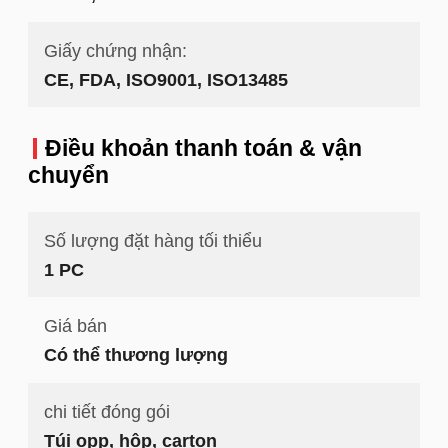
Giấy chứng nhận:
CE, FDA, ISO9001, ISO13485
Điều khoản thanh toán & vận
chuyển
Số lượng đặt hàng tối thiểu
1 PC
Giá bán
Có thể thương lượng
chi tiết đóng gói
Túi opp, hộp, carton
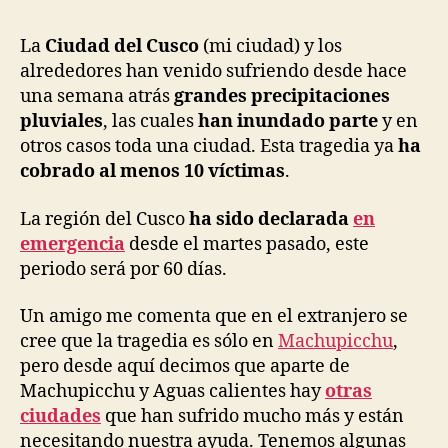
La
Ciudad del Cusco
(mi ciudad) y los
alrededores han venido sufriendo desde hace
una semana atrás
grandes precipitaciones
pluviales
, las cuales
han inundado parte
y en
otros casos toda una ciudad. Esta tragedia ya
ha
cobrado al menos 10 víctimas
.
La región del Cusco
ha sido declarada
en
emergencia
desde el martes pasado, este
periodo será por 60 días.
Un amigo me comenta que en el extranjero se
cree que la tragedia es sólo en
Machupicchu
,
pero desde aquí decimos que aparte de
Machupicchu y Aguas calientes hay
otras
ciudades
que han sufrido mucho más y están
necesitando nuestra ayuda. Tenemos algunas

□ □ □ □ □

Strip out the images, then output the records above word for word.

Giấy chứng nhận:
CE, FDA, ISO9001, ISO13485
Điều khoản thanh toán & vận
chuyển
Số lượng đặt hàng tối thiểu
1 PC
Giá bán
Có thể thương lượng
chi tiết đóng gói
Túi opp, hộp, carton
La
Ciudad del Cusco
(mi ciudad) y los
alrededores han venido sufriendo desde hace
una semana atrás
grandes precipitaciones
pluviales
, las cuales
han inundado parte
y en
otros casos toda una ciudad. Esta tragedia ya
ha
cobrado al menos 10 víctimas
.
La región del Cusco
ha sido declarada
en
emergencia
desde el martes pasado, este
periodo será por 60 días.
Un amigo me comenta que en el extranjero se
cree que la tragedia es sólo en
Machupicchu
,
pero desde aquí decimos que aparte de
Machupicchu y Aguas calientes hay
otras
ciudades
que han sufrido mucho más y están
necesitando nuestra ayuda. Tenemos algunas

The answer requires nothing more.